**Answer:**

Let a be any positive integer and b = 3

a = 3q + r, where q ≥ 0 and 0 ≤ r < 3

a = 3q or 3q + 1 or 3q + 2

Therefore, every number can be represented as these three forms.

There are three cases.

**Case 1:** When a = 3q,

a^{3} = (3q)^{3} = 27q^{3} = 9(3q^{3})= 9m

Where m is an integer such that m = 3q^{3}

**Case 2:** When a = 3q + 1,

a^{3} = (3q +1)^{3}

a^{3} = 27q^{3} + 27q^{2} + 9q + 1

a^{3} = 9(3q^{3} + 3q^{2} + q) + 1

a^{3} = 9m + 1

Where m is an integer such that m = (3q^{3} + 3q^{2} + q)

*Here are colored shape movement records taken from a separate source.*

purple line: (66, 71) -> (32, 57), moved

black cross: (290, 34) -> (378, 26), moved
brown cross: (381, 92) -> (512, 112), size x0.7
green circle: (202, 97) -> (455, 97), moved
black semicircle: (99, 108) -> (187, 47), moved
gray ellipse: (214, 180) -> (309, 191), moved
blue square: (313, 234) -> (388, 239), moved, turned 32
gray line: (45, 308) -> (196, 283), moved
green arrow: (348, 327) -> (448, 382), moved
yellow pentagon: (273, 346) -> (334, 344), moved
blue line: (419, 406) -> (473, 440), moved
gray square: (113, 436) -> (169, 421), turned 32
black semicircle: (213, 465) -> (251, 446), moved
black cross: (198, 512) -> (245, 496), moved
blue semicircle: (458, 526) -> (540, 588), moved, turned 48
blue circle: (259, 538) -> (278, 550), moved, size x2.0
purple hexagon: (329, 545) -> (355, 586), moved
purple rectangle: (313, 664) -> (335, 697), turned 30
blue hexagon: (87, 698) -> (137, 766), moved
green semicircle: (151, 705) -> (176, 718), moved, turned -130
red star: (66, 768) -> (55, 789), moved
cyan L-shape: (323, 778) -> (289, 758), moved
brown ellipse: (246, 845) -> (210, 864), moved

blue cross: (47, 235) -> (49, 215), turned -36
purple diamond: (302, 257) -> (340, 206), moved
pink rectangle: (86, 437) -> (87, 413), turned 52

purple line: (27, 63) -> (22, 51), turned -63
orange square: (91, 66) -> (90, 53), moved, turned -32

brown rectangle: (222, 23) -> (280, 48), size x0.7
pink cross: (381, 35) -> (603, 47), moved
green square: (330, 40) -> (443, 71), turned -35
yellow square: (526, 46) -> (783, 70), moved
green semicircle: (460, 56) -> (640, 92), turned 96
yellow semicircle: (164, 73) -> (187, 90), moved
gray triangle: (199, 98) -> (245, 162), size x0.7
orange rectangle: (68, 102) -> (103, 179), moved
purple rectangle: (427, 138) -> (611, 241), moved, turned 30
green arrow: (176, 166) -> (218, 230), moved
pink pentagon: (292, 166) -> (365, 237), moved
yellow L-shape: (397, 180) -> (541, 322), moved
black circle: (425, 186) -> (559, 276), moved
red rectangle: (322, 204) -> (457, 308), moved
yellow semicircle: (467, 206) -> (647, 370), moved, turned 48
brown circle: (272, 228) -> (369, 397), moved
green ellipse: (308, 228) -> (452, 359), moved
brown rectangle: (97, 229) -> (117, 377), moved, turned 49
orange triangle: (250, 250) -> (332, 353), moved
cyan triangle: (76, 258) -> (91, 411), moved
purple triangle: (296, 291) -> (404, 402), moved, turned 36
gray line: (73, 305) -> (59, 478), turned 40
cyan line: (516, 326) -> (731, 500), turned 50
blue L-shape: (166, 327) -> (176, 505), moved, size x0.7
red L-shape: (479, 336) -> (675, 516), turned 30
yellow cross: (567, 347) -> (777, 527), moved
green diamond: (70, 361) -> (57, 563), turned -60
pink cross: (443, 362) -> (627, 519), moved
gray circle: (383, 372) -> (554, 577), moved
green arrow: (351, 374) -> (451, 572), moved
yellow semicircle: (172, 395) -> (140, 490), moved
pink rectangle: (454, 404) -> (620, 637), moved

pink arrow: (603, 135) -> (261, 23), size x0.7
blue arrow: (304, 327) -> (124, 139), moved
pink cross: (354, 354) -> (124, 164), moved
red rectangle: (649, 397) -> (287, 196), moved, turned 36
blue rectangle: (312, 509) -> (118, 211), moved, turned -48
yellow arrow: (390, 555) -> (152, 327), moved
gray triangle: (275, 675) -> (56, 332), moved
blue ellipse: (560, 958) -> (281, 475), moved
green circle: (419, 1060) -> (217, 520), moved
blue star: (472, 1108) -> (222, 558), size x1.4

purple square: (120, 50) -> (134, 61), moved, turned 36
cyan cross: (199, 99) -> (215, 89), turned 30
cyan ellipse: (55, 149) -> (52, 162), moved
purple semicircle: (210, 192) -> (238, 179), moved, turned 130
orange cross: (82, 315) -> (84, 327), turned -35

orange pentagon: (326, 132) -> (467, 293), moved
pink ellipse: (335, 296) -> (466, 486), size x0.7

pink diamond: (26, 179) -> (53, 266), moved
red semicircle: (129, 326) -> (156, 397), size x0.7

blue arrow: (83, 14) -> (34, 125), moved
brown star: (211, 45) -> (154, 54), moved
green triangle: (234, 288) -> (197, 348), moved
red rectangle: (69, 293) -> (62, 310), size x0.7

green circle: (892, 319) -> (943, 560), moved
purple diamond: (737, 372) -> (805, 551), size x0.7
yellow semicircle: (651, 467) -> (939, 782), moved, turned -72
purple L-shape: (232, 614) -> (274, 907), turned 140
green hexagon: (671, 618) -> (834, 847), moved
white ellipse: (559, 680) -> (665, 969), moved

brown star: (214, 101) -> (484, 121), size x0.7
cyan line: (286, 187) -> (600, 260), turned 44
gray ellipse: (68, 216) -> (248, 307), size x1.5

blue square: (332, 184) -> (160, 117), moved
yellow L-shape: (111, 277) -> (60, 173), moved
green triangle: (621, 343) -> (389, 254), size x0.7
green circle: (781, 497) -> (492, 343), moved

**Case 3:** When a = 3q + 2,

a^{3} = (3q +2)^{3}

a^{3} = 27q^{3} + 54q^{2} + 36q + 8

a^{3} = 9(3q^{3} + 6q^{2} + 4q) + 8

a^{3} = 9m + 8

Where m is an integer such that m = (3q^{3} + 6q^{2} + 4q)

Therefore, the cube of any positive integer is of the form 9m, 9m + 1, or 9m + 8.